CHICAGO — Statin therapy does not significantly influence central aortic pressures or hemodynamics in patients with treated hypertension, Dr. Bryan Williams reported at the annual meeting of the American Society of Hypertension.
He presented data from the lipid-lowering arm of the Conduit Artery Function Evaluation (CAFE-LLA) study, a substudy of the Anglo-Scandinavian Cardiac Outcomes Trial (ASCOT).

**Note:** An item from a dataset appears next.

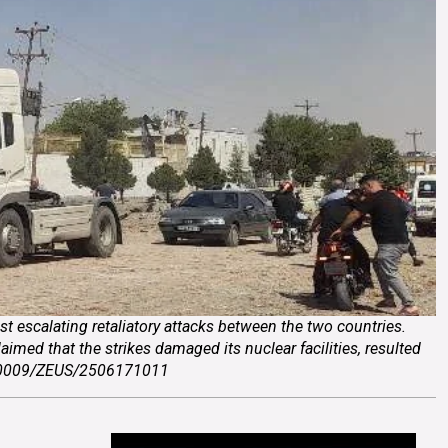
st escalating retaliatory attacks between the two countries.
imed that the strikes damaged its nuclear facilities, resulted
_000009/ZEUS/2506171011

Overall, 891 patients were recruited from the statin arm of the ASCOT trial in which patients were treated with atorvastatin 10 mg/day or placebo. ASCOT was stopped early when it became clear that atorvastatin had benefits over placebo in reducing major cardiovascular events and stroke.
The CAFE-LLA investigators hypothesized that this benefit could arise from a favorable effect of statins on large-artery function. They used radial artery pulse-wave analysis to derive central aortic pressures and hemodynamic indexes on repeated visits over a 2.5-year follow-up with the same treatment regimen.
The patients' mean age was 63 years; 86% were men, and 85% were white. At baseline, average total cholesterol level was 210 mg/dL, LDL cholesterol 130 mg/dL, and HDL cholesterol 50 mg/dL.
Atorvastatin lowered the LDL cholesterol level by 32.5 mg/dL, compared with placebo. Time-averaged brachial BP was similar in people receiving atorvastatin or placebo (brachial systolic BP changed by 0.1 mm Hg and brachial pulse pressure changed by 0.02 mm Hg).
The drug had no influence on central aortic BP, compared with placebo (the change in aortic systolic BP was −0.5 mm Hg and the change in aortic pulse pressure was −0.4 mm Hg).
It also did not alter augmentation index or heart rate, compared with placebo, said Dr. Williams, professor of medicine, department of cardiovascular sciences, University of Leicester (England).
The atorvastatin given to 147 patients previously treated with placebo did not subsequently influence brachial or central systolic pressure after 1.4 years of follow-up.
“The benefits of atorvastatin in the ASCOT trial, in significantly reducing coronary heart disease and stroke in hypertensive patients, are not dependent on changes in central aortic pressures or pressure-grade reflections,” he said. The results suggest that “statin effects cannot be reproduced by blood pressure-lowering agents, thereby supporting the use of these two strategies to reduce risk in high-risk hypertensives.”
Dr. Williams has received research support from Pfizer and Merck.